Speaking of smaller businesses with a great American story behind them, a great watch from Shinola is a no-brainer. Who doesn’t love the Detroit comeback story behind this brand? But beyond the romantic narrative is a collection of really well-made timepieces. A few of them are particularly handsome “power watches” without being too over-the-top. One can imagine a foreign leader noticing the President’s watch and saying “So this is from your Shinola in Detroit? I must get one for myself.” Win. (Read my story on the perfect watch for an American President.)
I have two favorites here: Alden in Massachusetts and Allen Edmonds in Wisconsin, both of whom have been making beautiful hand-crafted shoes for generations. For a president or candidate, I’d go with plain oxfords in dark brown and black, a Chukka boot in burgundy and perhaps a cap toe or wingtip in dark brown or black as well, depending on the style and personality of the individual. For the candidate who is on his feet a lot on the road, I might even consider the rubber soled versions, which both companies make. Shoes from both of these fine American brands are bulletproof classics that will last a lifetime. (Read my post on dress shoe basics, including Alden and Allen Edmonds.)

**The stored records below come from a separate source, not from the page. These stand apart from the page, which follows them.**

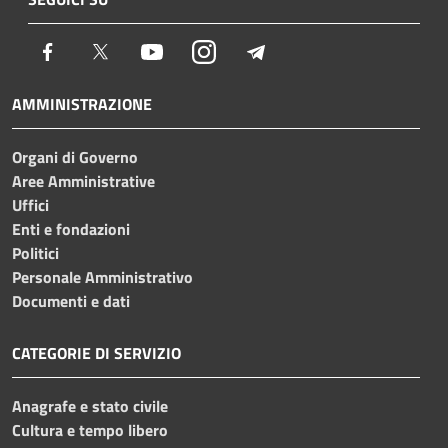
Facebook
Twitter
Youtube
Instagram
Telegram
AMMINISTRAZIONE
Organi di Governo
Aree Amministrative
Uffici
Enti e fondazioni
Politici
Personale Amministrativo
Documenti e dati
CATEGORIE DI SERVIZIO
Anagrafe e stato civile
Cultura e tempo libero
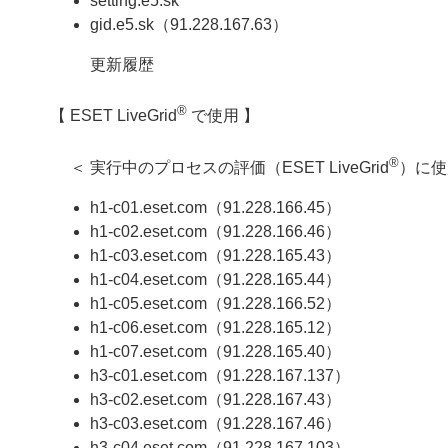
setting.e5.sk
gid.e5.sk（91.228.167.63）
更新履歴
®
【 ESET LiveGrid
で使用 】
®
＜ 実行中のプロセスの評価（ESET LiveGrid
）に使
h1-c01.eset.com（91.228.166.45）
h1-c02.eset.com（91.228.166.46）
h1-c03.eset.com（91.228.165.43）
h1-c04.eset.com（91.228.165.44）
h1-c05.eset.com（91.228.166.52）
h1-c06.eset.com（91.228.165.12）
h1-c07.eset.com（91.228.165.40）
h3-c01.eset.com（91.228.167.137）
h3-c02.eset.com（91.228.167.43）
h3-c03.eset.com（91.228.167.46）
h3-c04.eset.com（91.228.167.103）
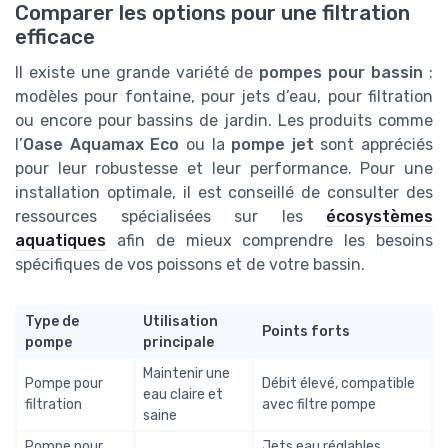
Comparer les options pour une filtration
efficace
Il existe une grande variété de
pompes pour bassin
:
modèles pour fontaine, pour jets d’eau, pour filtration
ou encore pour bassins de jardin. Les produits comme
l’
Oase Aquamax Eco
ou la
pompe jet
sont appréciés
pour leur robustesse et leur performance. Pour une
installation optimale, il est conseillé de consulter des
ressources spécialisées sur les
écosystèmes
aquatiques
afin de mieux comprendre les besoins
spécifiques de vos poissons et de votre bassin.
Type de
Utilisation
Points forts
pompe
principale
Maintenir une
Pompe pour
Débit élevé, compatible
eau claire et
filtration
avec filtre pompe
saine
Pompe pour
Jets eau réglables,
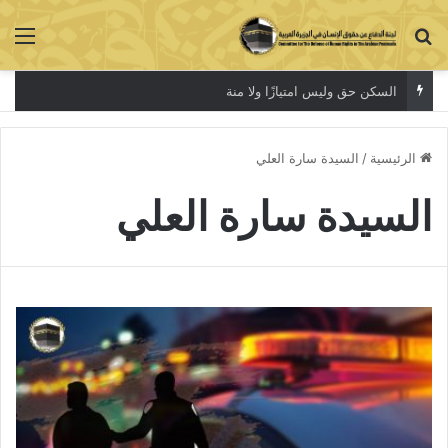
بحث عن
الق
السكن حق وليس امتيازًا ولا منة
الرئيسية
/
السيدة سارة العلي
السيدة سارة العلي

While the selections I suggest above aren’t as cheap as other options that are manufactured overseas and may seem like a betrayal to the average American who cannot afford a $1200 suit or a $600 pair of shoes, they are fabulous showcases of expert domestic manufacturing. They’re working examples of fine craftsmanship made possible by our very own. A President armed in a beautifully tailored suit, a crisp well-fitting shirt, a handsome tie, an elegant watch and a pair of timeless shoes – all made in the U.S.A. – would be a striking representation of the United States of America at our very best.

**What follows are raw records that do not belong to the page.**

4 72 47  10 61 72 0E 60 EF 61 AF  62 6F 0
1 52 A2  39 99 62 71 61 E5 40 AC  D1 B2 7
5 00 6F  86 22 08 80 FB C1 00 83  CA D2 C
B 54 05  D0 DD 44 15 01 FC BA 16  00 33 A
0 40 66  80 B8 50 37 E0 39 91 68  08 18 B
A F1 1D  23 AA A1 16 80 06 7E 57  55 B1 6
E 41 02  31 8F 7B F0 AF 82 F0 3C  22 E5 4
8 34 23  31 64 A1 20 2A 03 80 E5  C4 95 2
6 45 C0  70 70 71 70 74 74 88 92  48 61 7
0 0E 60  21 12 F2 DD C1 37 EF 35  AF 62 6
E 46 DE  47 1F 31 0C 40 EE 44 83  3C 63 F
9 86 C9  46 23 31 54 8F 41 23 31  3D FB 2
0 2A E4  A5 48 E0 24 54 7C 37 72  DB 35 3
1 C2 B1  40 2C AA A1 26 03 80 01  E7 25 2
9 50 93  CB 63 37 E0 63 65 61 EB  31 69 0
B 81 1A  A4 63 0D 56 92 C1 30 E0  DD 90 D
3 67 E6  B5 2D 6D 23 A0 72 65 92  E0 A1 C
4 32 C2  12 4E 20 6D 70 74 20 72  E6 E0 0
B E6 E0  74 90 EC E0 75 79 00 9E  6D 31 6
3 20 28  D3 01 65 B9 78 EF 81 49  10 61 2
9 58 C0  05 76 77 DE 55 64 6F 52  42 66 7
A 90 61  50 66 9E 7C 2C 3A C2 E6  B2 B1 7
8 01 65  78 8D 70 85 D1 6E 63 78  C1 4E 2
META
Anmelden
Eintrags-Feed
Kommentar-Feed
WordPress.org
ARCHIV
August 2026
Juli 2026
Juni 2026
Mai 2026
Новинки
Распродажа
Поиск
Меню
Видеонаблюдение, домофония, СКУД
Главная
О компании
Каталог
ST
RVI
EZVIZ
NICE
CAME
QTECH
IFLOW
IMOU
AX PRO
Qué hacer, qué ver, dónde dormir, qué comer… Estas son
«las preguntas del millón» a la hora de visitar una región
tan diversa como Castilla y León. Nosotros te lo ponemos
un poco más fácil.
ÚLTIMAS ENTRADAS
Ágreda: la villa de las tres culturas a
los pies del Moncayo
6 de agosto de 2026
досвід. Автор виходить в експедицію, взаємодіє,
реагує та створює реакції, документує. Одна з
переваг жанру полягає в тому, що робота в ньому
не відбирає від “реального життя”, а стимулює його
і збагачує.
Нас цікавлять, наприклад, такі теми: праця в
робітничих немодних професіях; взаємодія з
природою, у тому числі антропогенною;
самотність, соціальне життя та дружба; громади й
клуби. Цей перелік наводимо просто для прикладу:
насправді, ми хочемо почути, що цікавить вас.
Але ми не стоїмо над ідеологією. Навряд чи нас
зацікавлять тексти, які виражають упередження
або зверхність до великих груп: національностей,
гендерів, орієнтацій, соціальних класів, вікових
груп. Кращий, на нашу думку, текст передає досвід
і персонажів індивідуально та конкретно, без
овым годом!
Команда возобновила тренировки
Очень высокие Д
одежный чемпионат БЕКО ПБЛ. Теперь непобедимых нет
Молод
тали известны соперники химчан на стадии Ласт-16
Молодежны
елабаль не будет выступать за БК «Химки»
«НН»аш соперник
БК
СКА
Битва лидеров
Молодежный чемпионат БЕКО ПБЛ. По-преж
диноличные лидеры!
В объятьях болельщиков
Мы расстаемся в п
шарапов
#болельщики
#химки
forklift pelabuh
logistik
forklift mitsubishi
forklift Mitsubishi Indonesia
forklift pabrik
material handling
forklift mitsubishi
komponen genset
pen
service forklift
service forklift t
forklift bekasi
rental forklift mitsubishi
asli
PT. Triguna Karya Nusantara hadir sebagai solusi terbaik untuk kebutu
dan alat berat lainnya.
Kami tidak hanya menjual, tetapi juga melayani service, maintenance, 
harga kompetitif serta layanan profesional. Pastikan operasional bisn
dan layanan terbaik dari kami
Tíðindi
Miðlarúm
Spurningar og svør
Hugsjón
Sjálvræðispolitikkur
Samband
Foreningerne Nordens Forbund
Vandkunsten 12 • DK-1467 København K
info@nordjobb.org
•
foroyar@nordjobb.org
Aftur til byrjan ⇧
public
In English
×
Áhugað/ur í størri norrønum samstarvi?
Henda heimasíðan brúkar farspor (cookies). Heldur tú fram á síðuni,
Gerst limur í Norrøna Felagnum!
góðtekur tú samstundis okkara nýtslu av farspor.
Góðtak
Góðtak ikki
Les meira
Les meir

(And if a candidate needs a guy to handle all of this for him, particularly once in office, I happen to be a very available, capable and resourceful American.)
** With respect to Hillary Clinton, I’m not qualified to even comment. Women’s wear is not my area. She would be wise, however, to seek the counsel of the brilliant Patricia Field, who unforgettably dressed our Sex and the City ladies (including attorney and firm partner Miranda Hobbes) and Meryl Streep in The Devil Wears Prada. Pat is brilliant and would have Hillary looking smarter, more sophisticated and more competent than she’s ever looked, without sacrificing her femininity.